The data show that more and more people are utilizing different ways of getting around the city.

  • 2012 data from SDOT indicates that Seattle’s population increased by 11%, traffic volumes decreased by 10%, and transit ridership increased by 40% in the past ten years.
  • Commute Trip Reduction data shows that 50% of downtown commuters are getting to/from work via transit, compared to just 27% driving alone.
  • Recent Rapid Ride numbers show that the West Seattle to Downtown use is up 70% over the routes that line replaced. Use is up 39% from Ballard to Downtown.

All of these the data points demonstrate that the work we have been doing for the past decade or so is working—more people are taking transit and other ways to get around than ever, even as the population of the city continues to grow. These stats also tell us that we must continue our progress and not take a step backwards, which is what we would be doing in Seattle if we let these cuts happen. Preserving bus service in Seattle will prevent putting thousands of cars back on the road and making congestion worse.

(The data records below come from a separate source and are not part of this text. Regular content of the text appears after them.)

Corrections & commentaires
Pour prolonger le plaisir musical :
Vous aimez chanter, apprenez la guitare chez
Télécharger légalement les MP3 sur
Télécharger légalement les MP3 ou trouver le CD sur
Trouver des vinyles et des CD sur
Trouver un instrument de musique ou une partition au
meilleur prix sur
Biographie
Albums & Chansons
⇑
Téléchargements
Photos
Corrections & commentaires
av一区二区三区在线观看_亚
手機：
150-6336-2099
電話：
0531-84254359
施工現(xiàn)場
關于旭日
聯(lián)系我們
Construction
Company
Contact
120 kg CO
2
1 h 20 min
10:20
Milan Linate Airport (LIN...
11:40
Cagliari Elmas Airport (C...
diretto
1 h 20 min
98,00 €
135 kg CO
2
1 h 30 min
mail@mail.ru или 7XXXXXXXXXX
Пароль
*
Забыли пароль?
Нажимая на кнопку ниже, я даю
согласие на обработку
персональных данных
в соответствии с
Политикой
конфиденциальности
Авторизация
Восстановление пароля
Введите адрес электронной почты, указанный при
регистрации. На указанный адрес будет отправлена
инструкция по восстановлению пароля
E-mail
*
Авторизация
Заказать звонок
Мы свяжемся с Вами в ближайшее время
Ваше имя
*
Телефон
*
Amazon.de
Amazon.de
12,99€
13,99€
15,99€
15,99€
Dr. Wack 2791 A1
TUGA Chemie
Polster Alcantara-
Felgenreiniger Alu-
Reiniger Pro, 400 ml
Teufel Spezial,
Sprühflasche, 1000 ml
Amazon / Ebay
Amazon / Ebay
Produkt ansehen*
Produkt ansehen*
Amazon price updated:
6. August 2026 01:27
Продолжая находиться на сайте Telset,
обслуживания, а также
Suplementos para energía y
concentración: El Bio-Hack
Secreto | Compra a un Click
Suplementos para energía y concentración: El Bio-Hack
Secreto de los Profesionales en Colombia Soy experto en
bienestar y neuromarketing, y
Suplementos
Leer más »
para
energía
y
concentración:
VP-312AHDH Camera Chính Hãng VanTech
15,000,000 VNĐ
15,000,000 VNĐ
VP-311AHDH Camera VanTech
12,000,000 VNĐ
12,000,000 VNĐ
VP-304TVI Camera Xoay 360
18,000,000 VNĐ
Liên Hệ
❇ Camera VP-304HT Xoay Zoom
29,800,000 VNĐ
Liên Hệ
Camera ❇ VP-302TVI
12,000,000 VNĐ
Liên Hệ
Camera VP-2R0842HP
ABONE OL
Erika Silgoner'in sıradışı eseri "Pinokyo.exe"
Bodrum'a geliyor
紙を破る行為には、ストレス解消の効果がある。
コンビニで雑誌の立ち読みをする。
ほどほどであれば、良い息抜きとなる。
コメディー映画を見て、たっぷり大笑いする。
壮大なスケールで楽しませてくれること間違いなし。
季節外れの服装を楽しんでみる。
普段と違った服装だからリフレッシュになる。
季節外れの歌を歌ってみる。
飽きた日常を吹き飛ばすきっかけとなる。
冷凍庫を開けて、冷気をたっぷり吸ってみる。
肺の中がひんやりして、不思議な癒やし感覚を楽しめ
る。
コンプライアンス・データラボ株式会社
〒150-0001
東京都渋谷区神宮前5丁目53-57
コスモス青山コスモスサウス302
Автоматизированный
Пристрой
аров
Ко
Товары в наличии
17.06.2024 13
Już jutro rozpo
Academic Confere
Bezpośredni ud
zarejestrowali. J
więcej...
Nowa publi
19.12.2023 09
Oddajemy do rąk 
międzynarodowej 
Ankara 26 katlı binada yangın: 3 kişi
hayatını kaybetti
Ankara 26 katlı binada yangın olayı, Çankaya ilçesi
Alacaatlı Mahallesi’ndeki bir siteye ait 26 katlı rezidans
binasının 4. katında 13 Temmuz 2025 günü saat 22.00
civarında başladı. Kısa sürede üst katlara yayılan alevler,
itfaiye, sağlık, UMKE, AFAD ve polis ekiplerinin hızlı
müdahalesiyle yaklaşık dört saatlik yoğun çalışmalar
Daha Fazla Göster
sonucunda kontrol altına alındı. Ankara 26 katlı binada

Finally, the impacts on low-income households that rely on bus service to get to work, to school, to the doctor, to the grocery store or anywhere else around town would be devastating. A lot of debate has gone into determining the best, most progressive funding to help us preserve this critical bus service.  In the end, cutting bus service is the most regressive thing we can do in this situation, so I am supporting this package today.  But our work does not end today. Beyond preserving existing transit service, we need to expand the transit service to meet our current needs and to do so we will need additional revenue sources, including options we are not using today.

By acting today we hold the course for the short-term while we continue to work with our regional partners to secure more sustainable, more progressive, long-term funding that allows us to grow our transit system to meet the growing demand we are seeing in Seattle.